> _WORK TASK_
Among the entries, which lines carry the string "Umzug"? Copy each of them.

> _PROVIDED RECORDS_
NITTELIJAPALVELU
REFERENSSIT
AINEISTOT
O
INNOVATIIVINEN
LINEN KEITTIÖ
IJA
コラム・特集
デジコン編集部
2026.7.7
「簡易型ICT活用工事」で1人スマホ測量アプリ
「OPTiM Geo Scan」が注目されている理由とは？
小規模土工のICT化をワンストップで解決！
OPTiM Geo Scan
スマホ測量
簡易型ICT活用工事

==

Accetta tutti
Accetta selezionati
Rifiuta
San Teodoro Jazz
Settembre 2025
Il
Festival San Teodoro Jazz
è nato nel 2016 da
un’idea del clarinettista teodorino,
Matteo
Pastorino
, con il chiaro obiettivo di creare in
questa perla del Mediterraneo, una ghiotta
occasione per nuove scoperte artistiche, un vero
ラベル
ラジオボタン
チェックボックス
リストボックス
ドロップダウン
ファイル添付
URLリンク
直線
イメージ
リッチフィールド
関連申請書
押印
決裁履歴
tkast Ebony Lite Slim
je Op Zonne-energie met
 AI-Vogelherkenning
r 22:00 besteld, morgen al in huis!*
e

...

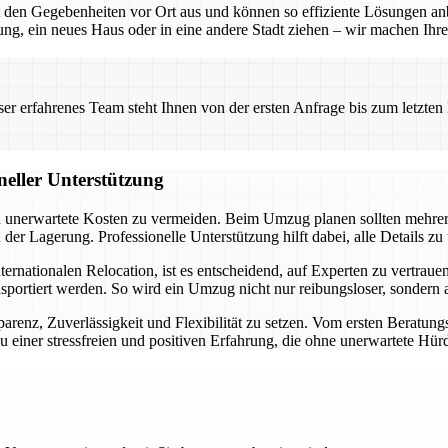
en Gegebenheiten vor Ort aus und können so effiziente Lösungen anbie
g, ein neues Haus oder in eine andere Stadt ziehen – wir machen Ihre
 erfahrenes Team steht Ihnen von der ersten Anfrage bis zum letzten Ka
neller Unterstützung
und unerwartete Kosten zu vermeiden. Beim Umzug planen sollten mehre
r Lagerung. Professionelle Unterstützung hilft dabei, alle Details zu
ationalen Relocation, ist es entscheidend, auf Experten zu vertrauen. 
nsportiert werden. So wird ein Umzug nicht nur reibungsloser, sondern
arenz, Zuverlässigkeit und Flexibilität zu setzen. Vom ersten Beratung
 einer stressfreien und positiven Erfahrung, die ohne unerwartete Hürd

> _EXERCISE RESPONSE_
und unerwartete Kosten zu vermeiden. Beim Umzug planen sollten mehre
nsportiert werden. So wird ein Umzug nicht nur reibungsloser, sondern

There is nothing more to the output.